__TASK DETAILS__
Give the number of lines in the records below that include "Kalender", and nothing more.

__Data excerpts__
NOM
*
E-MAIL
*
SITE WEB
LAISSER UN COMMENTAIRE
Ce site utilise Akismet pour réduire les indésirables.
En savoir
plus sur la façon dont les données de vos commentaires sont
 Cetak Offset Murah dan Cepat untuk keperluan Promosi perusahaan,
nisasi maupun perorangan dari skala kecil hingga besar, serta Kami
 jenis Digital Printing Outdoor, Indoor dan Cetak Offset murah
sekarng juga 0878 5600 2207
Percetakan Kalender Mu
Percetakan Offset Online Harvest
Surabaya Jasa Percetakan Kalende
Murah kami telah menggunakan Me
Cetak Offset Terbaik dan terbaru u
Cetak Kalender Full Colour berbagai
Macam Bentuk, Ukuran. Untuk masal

* * *

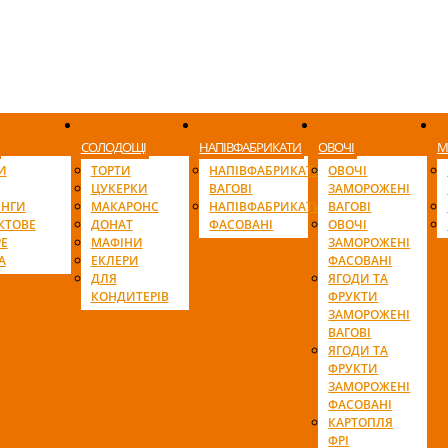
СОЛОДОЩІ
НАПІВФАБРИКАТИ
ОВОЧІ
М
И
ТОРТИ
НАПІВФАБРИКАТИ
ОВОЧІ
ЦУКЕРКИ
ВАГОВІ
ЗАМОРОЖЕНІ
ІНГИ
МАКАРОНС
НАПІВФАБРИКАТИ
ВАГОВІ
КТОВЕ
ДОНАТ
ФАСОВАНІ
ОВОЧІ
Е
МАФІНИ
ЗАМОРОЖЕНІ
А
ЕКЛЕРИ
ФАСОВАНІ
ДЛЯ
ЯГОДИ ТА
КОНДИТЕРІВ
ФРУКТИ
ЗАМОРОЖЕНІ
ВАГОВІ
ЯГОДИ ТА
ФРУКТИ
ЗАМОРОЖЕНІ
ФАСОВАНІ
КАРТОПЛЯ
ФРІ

__FINAL ANSWER__
2